I know FDB restore is pretty slow, even for relatively small DBs. If you’ve done a recent snapshot, it’s not bad. But if there’s a good length of mutation log to read since the last snapshot, it has a massively adverse effect on the restore time.

For instance we seem to be able to be able to restore an ~350GB K/V size DB from a just-completed (within the last hour or so) snapshot within ~90m, which does cause a good amount of disk I/O on the hosts (doesn’t seem to be hitting any bottlenecks on host performance though).
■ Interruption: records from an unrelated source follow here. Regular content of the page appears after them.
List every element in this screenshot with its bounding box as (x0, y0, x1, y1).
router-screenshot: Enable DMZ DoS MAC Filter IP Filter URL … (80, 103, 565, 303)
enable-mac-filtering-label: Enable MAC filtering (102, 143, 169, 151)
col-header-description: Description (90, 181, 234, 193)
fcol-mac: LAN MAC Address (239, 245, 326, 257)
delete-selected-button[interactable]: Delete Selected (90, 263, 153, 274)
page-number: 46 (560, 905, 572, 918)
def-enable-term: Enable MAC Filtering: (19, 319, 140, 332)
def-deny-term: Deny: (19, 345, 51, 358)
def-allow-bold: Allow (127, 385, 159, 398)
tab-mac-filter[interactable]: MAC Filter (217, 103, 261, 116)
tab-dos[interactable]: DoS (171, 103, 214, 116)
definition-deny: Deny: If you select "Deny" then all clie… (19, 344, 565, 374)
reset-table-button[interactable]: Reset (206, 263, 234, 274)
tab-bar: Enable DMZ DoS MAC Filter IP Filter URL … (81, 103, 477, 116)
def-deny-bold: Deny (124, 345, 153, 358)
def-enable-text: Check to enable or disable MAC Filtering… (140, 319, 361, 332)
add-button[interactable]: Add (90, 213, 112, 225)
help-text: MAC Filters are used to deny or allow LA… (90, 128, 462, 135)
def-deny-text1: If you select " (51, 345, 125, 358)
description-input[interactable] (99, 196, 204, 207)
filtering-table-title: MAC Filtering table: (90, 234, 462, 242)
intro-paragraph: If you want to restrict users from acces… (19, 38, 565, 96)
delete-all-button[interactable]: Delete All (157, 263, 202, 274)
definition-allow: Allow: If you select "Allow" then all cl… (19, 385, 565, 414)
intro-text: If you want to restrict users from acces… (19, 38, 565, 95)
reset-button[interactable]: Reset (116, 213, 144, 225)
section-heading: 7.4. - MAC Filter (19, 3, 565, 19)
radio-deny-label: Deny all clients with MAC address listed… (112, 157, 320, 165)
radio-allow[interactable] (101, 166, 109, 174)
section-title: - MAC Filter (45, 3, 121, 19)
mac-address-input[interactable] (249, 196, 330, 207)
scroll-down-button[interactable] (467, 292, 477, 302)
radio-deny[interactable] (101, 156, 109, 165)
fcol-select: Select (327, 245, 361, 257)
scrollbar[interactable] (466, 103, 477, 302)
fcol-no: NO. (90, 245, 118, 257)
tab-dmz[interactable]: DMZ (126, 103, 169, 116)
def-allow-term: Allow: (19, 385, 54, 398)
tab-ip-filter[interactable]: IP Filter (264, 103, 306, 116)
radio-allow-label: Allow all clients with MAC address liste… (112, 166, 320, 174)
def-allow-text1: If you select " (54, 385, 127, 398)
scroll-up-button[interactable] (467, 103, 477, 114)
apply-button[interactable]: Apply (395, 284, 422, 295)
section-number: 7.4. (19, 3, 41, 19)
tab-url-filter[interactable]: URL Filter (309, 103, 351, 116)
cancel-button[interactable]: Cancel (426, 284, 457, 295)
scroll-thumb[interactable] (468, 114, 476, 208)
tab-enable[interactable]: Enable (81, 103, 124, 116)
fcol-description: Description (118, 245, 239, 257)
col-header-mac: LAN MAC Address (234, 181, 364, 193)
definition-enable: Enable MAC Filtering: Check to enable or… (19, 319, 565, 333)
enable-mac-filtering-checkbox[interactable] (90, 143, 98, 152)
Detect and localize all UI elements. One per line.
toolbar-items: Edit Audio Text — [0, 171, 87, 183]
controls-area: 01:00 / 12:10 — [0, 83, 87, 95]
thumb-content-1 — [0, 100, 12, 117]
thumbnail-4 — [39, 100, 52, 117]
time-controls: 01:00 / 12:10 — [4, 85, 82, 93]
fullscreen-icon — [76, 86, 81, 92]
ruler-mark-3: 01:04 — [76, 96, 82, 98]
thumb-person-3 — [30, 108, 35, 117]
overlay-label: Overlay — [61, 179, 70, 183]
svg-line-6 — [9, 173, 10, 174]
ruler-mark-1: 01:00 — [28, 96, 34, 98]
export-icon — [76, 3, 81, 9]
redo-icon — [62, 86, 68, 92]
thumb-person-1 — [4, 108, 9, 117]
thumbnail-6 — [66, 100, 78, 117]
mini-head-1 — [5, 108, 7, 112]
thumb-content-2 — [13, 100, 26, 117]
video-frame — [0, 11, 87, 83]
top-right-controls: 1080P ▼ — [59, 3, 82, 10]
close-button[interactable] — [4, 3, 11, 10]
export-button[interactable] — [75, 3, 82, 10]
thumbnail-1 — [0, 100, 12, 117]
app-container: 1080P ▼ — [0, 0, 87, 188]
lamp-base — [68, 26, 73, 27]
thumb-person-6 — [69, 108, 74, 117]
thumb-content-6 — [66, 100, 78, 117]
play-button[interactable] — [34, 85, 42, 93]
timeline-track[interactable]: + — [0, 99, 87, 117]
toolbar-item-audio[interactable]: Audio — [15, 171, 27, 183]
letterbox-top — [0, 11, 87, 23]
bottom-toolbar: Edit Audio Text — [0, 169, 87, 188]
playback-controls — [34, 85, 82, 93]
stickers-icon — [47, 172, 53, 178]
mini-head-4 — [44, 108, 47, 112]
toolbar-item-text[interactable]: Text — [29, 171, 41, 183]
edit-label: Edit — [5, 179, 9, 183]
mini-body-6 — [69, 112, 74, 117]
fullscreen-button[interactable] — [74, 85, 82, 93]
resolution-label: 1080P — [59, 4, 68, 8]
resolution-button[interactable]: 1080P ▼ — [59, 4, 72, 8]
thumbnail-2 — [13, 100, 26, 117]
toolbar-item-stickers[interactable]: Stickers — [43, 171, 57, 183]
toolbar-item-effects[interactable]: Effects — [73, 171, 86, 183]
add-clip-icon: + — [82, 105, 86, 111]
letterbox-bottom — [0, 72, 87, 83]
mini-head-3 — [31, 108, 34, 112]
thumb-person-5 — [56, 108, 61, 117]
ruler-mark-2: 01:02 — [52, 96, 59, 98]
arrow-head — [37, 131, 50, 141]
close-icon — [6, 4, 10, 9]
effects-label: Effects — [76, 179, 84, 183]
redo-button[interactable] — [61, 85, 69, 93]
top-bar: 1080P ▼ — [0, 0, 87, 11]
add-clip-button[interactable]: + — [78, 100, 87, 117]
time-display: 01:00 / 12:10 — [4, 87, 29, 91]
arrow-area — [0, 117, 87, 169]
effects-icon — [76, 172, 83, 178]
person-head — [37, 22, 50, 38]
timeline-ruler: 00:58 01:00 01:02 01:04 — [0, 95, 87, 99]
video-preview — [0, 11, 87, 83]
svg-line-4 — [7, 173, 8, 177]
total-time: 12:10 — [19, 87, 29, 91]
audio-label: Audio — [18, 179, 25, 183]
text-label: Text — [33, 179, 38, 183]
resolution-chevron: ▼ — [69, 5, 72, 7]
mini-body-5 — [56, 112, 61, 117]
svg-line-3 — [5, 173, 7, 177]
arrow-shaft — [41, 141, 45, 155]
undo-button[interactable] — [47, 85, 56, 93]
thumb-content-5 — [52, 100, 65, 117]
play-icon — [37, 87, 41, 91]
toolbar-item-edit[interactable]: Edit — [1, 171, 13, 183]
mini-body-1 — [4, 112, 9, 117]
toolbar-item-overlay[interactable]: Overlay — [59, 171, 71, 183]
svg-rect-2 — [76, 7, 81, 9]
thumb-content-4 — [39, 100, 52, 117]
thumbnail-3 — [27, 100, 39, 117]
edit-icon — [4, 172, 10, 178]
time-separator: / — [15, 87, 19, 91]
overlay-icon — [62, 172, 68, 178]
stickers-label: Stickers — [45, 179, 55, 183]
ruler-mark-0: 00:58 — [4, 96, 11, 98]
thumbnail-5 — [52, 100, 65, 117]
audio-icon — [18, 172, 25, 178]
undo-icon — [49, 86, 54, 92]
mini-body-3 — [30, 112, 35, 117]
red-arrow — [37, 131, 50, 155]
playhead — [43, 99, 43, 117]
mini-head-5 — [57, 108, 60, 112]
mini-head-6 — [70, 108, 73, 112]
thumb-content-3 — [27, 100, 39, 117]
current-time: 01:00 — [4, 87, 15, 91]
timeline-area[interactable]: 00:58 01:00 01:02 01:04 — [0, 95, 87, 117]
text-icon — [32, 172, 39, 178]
But when there’s a days’ worth of mutation logs (~4.5k individual files, ~4-7GB data), it takes a further 4-5 hours to complete the restore operation, during which the cluster seems to be doing very little in terms of CPU, memory, or disk I/O.

(Side note: when we were ssd-2 on FDB 7.1 on network-attached cloud storage the bottleneck was quite clearly disk I/O as the storage nodes of the restore cluster were square-topping that stat, but since moving to FDB 7.3 and ssd-redwood-1 the I/O has been vastly lower both for day-to-day workloads and test restores, and it no longer appears to be the issue)

My hypothesis (from observation of host performance stats during restore, and from reading this) is that once the latest snapshot data has been restored, the mutation log can only be processed in-order on a single thread, or similar. So I’m wondering what most affects that time, and how we might look to reduce it as much as possible and/or prevent unexpected surprises with it jumping suddenly due to a system design change.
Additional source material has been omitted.